Irish Famine Commemoration
27th August 2006 @ 1pm
Famine Garden, High Rd., Letterkenny, Co. Donegal.
Many years have passed since the awful tragedy of An Gorta Mór. A famine, which accounts for one of the most horrific periods, in our long history; suffering under the Saxon tyrants. A third of our population [possibly much greater] died slow agonising deaths or were part of the forced exiling of the natives from Erin. Many living out their lives in hardship and misery. The enforced starvation of the Gaelic people had detrimental long-term effects. A nationwide decline in health; over 50% mortality rate of children under five amongst the Irish at home and those in exile in the US, Canada and England. The Gaelic language, culture and heritage was almost obliterated. An unrecoverable loss of half the folklore, music and history of our ancient race.

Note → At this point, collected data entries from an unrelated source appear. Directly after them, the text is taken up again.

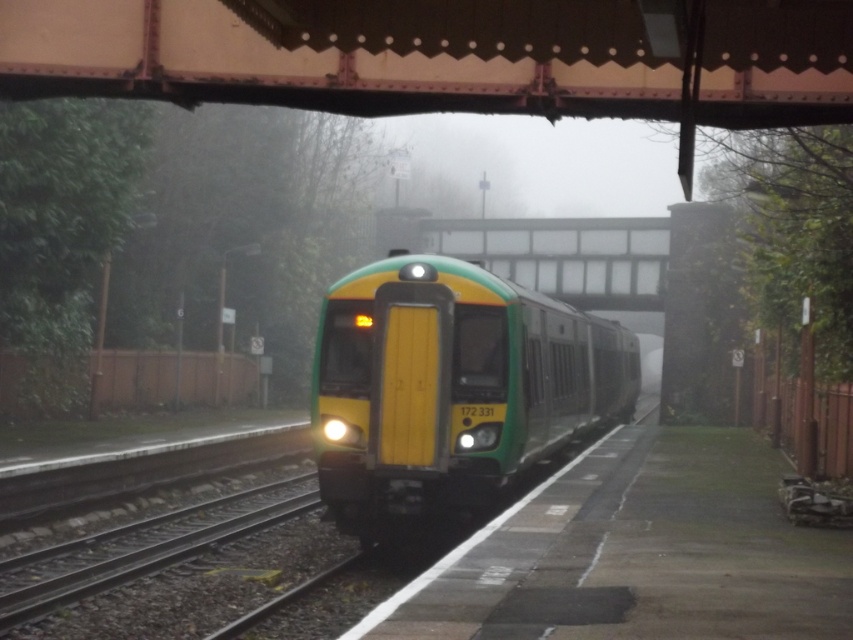 Question: Among these objects, which one is nearest to the camera?

Choices:
 (A) metallic brown bridge at upper center
 (B) green matte train at center

Answer: (A)

Question: Can you confirm if metallic brown bridge at upper center is bigger than green matte train at center?

Choices:
 (A) no
 (B) yes

Answer: (A)

Question: Does metallic brown bridge at upper center appear on the right side of green matte train at center?

Choices:
 (A) yes
 (B) no

Answer: (A)

Question: Observing the image, what is the correct spatial positioning of metallic brown bridge at upper center in reference to green matte train at center?

Choices:
 (A) right
 (B) left

Answer: (A)

Question: Which object appears closest to the camera in this image?

Choices:
 (A) green matte train at center
 (B) metallic brown bridge at upper center

Answer: (B) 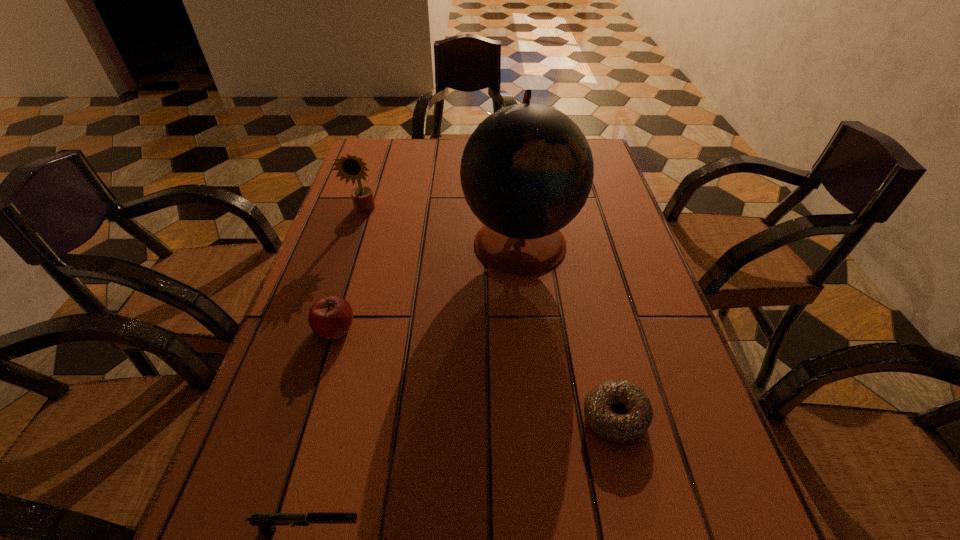 Image resolution: width=960 pixels, height=540 pixels. Find the location of `the tallest object`. the tallest object is located at coordinates (526, 172).

Locate an element on the screen. The image size is (960, 540). sunflower is located at coordinates (348, 167).

The width and height of the screenshot is (960, 540). Find the location of `the third tallest object`. the third tallest object is located at coordinates (331, 317).

You are a GUI agent. You are given a task and a screenshot of the screen. Output one action in this format:
    pyautogui.click(x=<x>, y=<y>)
    Task: Click on the apple
    This screenshot has height=540, width=960.
    Given the screenshot: What is the action you would take?
    pyautogui.click(x=331, y=317)

The width and height of the screenshot is (960, 540). Identify the location of gun. (266, 522).

You are a GUI agent. You are given a task and a screenshot of the screen. Output one action in this format:
    pyautogui.click(x=<x>, y=<y>)
    Task: Click on the nearest object
    The image size is (960, 540).
    Given the screenshot: What is the action you would take?
    pyautogui.click(x=266, y=522)

The image size is (960, 540). Identify the location of the fourth farthest object. (618, 411).

This screenshot has height=540, width=960. What are the coordinates of `doughnut` in the screenshot? It's located at (618, 411).

At what (x,y) coordinates should I click in order to perform the action: click on vacant area situated with the Americas facing the viewer on the globe. Please return your answer as a coordinate pair (x, y). The image size is (960, 540). Looking at the image, I should click on (415, 241).

Where is `free region located with the Americas facing the viewer on the globe`? This screenshot has height=540, width=960. free region located with the Americas facing the viewer on the globe is located at coordinates (326, 241). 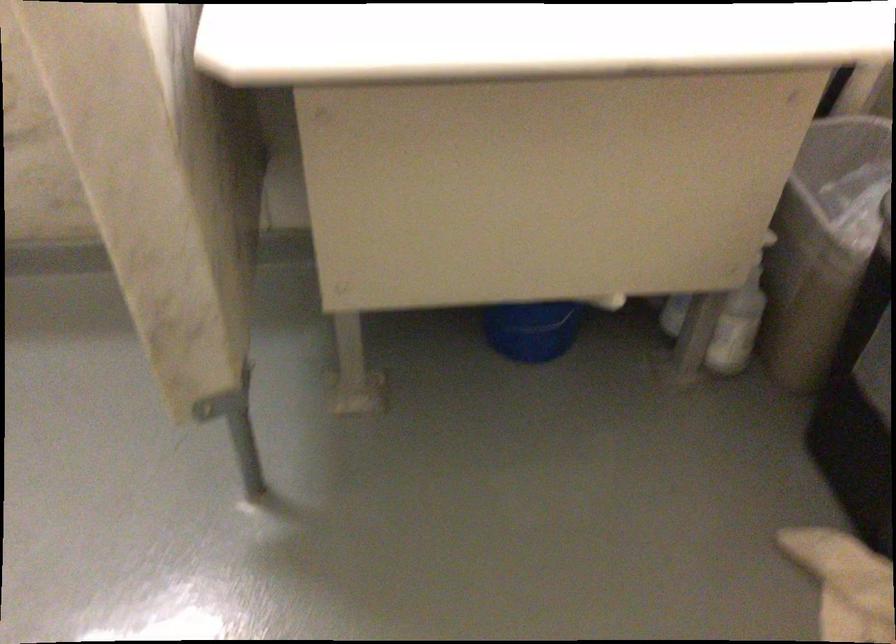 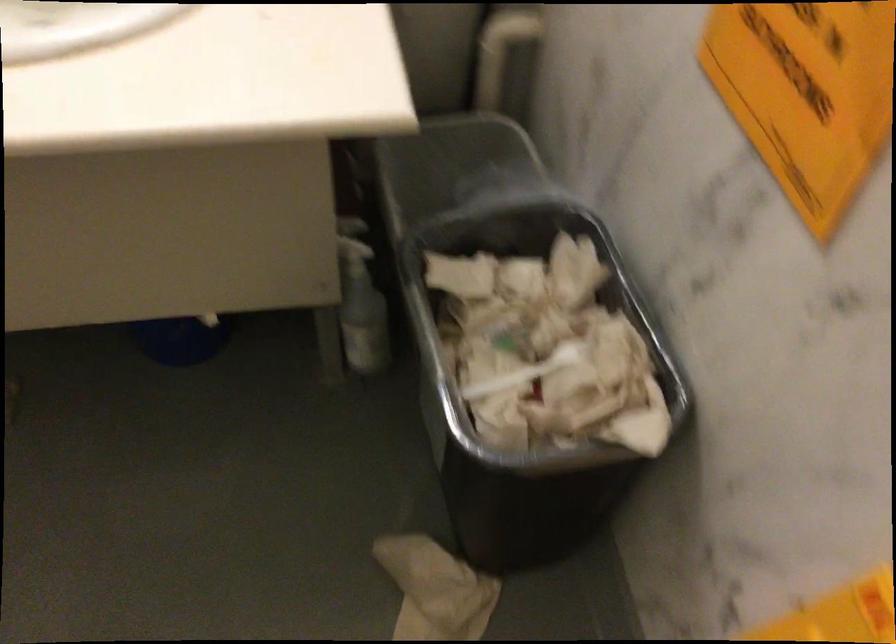 Question: Which direction would the cameraman need to move to produce the second image? Reply with the corresponding letter.

Choices:
 (A) Left
 (B) Right
 (C) Forward
 (D) Backward

Answer: (B) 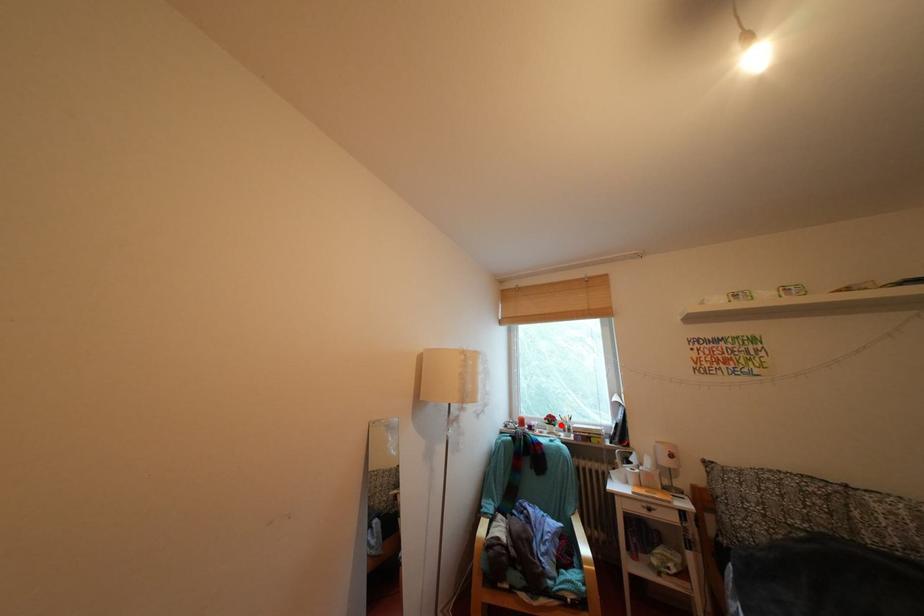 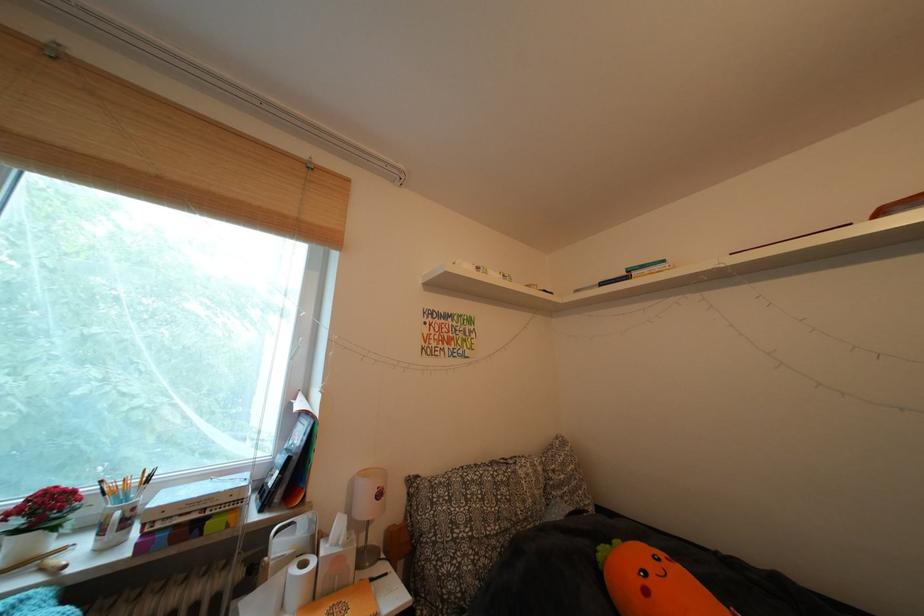 Question: I am providing you with two images of the same scene from different viewpoints. A red point is shown in image1. For the corresponding object point in image2, is it positioned nearer or farther from the camera?

Choices:
 (A) Nearer
 (B) Farther

Answer: (A) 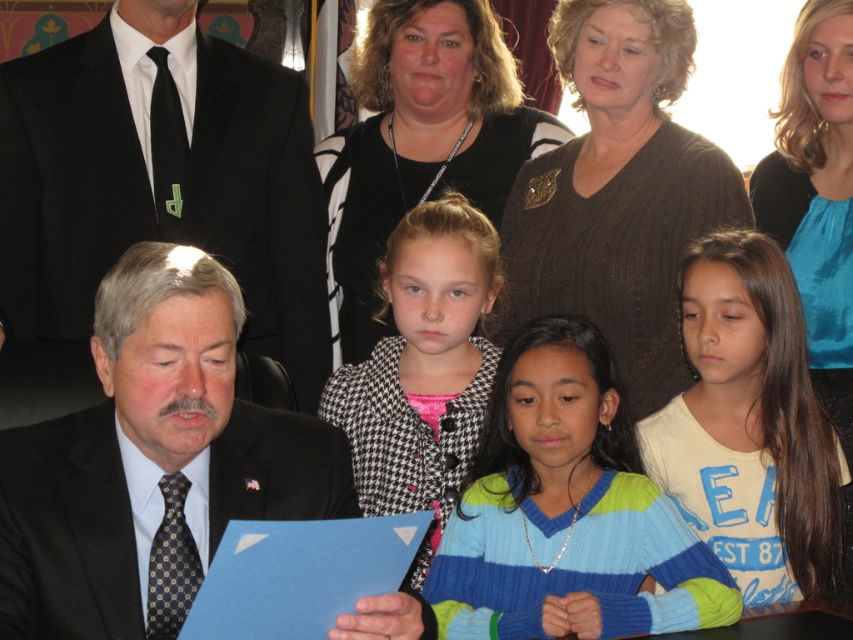 Is black and white sweater at upper center bigger than blue silk blouse at upper right?

Yes.

Is point (550, 125) more distant than point (849, 403)?

Yes, it is.

Who is more distant from viewer, (397,0) or (828,339)?

The point (397,0) is behind.

I want to click on black and white sweater at upper center, so click(419, 141).

Is brown knitted sweater at upper center shorter than white cotton shirt at lower right?

No, brown knitted sweater at upper center is not shorter than white cotton shirt at lower right.

Can you confirm if brown knitted sweater at upper center is positioned to the right of white cotton shirt at lower right?

In fact, brown knitted sweater at upper center is to the left of white cotton shirt at lower right.

Does point (624, 189) come closer to viewer compared to point (675, 435)?

That is False.

This screenshot has height=640, width=853. Identify the location of brown knitted sweater at upper center. (618, 193).

Between black suit at upper left and white cotton shirt at lower right, which one is positioned higher?

black suit at upper left is higher up.

Which is behind, point (258, 257) or point (769, 272)?

Positioned behind is point (258, 257).

At what (x,y) coordinates should I click in order to perform the action: click on black suit at upper left. Please return your answer as a coordinate pair (x, y). The width and height of the screenshot is (853, 640). Looking at the image, I should click on (161, 182). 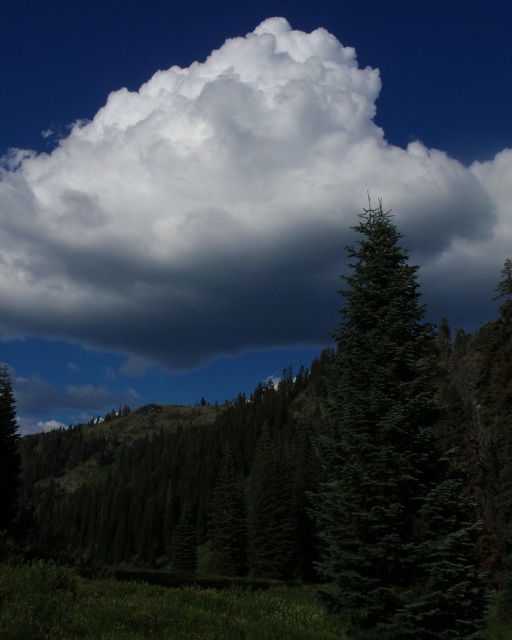 You are standing in the forest looking up at the sky. Which object, the white fluffy cloud at upper center or the green matte tree at center, is closer to your eyes?

The white fluffy cloud at upper center is closer to your eyes because it is further to the viewer than the green matte tree at center.

You are an airplane passenger looking out the window and see the white fluffy cloud at upper center and the green matte tree at left. Which object appears wider from your view?

The white fluffy cloud at upper center appears wider than the green matte tree at left because its width surpasses the tree.

You are a bird soaring in the sky. You want to land on the white fluffy cloud at upper center. However, you notice a point at coordinates (234, 208). Is this point part of the cloud?

The point at (234, 208) is where the white fluffy cloud at upper center is located, so yes, this point is part of the cloud. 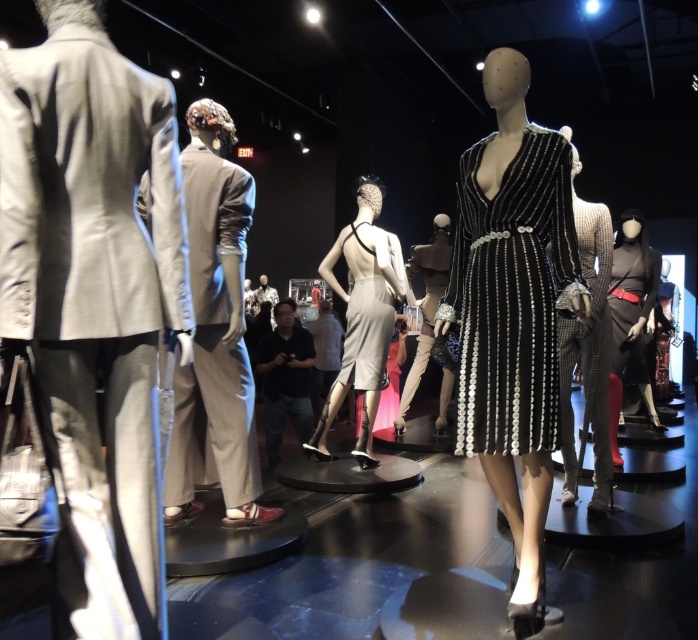 Which is above, matte gray suit at left or black sequined dress at center?

black sequined dress at center is above.

Between matte gray suit at left and black sequined dress at center, which one has more height?

Standing taller between the two is matte gray suit at left.

Is point (119, 214) positioned after point (496, 214)?

No, it is in front of (496, 214).

Where is `matte gray suit at left`? Image resolution: width=698 pixels, height=640 pixels. matte gray suit at left is located at coordinates (94, 300).

Can you confirm if satin grey dress at center is thinner than satin silver clutch at center?

Yes, satin grey dress at center is thinner than satin silver clutch at center.

Between point (383, 275) and point (452, 378), which one is positioned behind?

The point (452, 378) is more distant.

Is point (393, 257) positioned behind point (413, 272)?

No, it is not.

Locate an element on the screen. satin grey dress at center is located at coordinates (366, 332).

Who is lower down, black sequined dress at center or shiny metallic dress at center?

Positioned lower is shiny metallic dress at center.

Can you confirm if black sequined dress at center is wider than shiny metallic dress at center?

Incorrect, black sequined dress at center's width does not surpass shiny metallic dress at center's.

Between point (493, 337) and point (608, 259), which one is positioned behind?

Positioned behind is point (608, 259).

Image resolution: width=698 pixels, height=640 pixels. I want to click on black sequined dress at center, so click(510, 296). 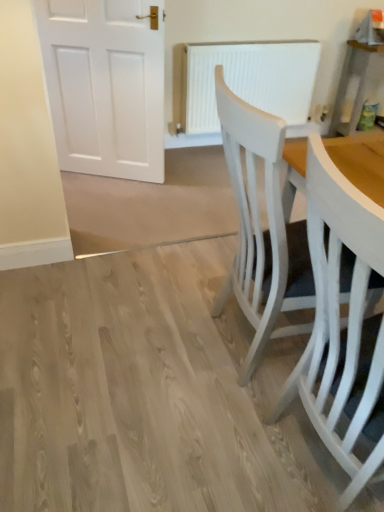 The image size is (384, 512). Identify the location of vacant position to the left of white painted wood chair at right, which ranks as the second chair in front-to-back order. [148, 340]. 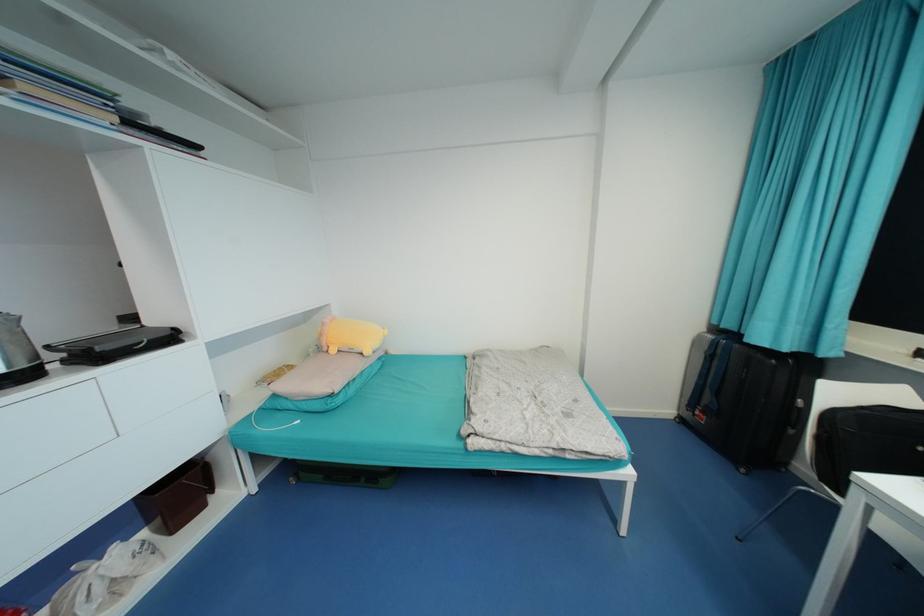 Find the location of a particular element. This screenshot has height=616, width=924. pink long pillow is located at coordinates (349, 334). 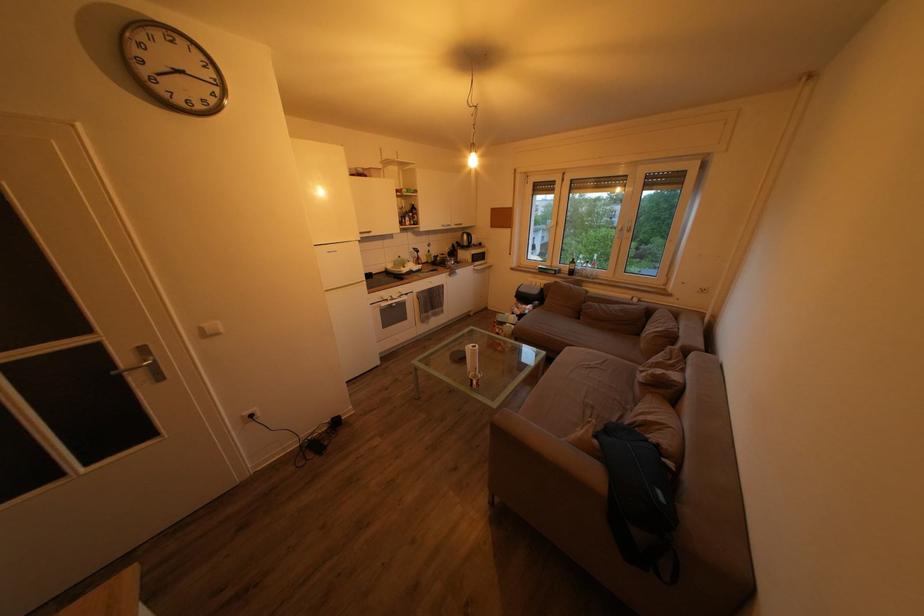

The psychological effects were even more traumatic. Young girls had witnessed their newly born children die of starvation upon their breasts. Whole families were forced to cuddle themselves together through the dark winters in cruel and damp conditions; raw to the bone with starvation. Where the screams and convulsions symbolised the collapse of their vital organs as they slipped away to death. Tens of thousands lay unburied upon the roads, ditches and in their mud cabins for weeks on end. The people were reduced to begging or were enslaved in work-houses. Evictions saw families lose their entire possessions, reduced to live in ‘Scalps’ [holes dug about 2 feet in the ground and covered over with sticks, turf and brambles]. Disease, Fever, Plague, Malnutrition, along with the harsh military suppression, devastated the spirit of the Gaels, making life almost unbearable; the suffering second nature.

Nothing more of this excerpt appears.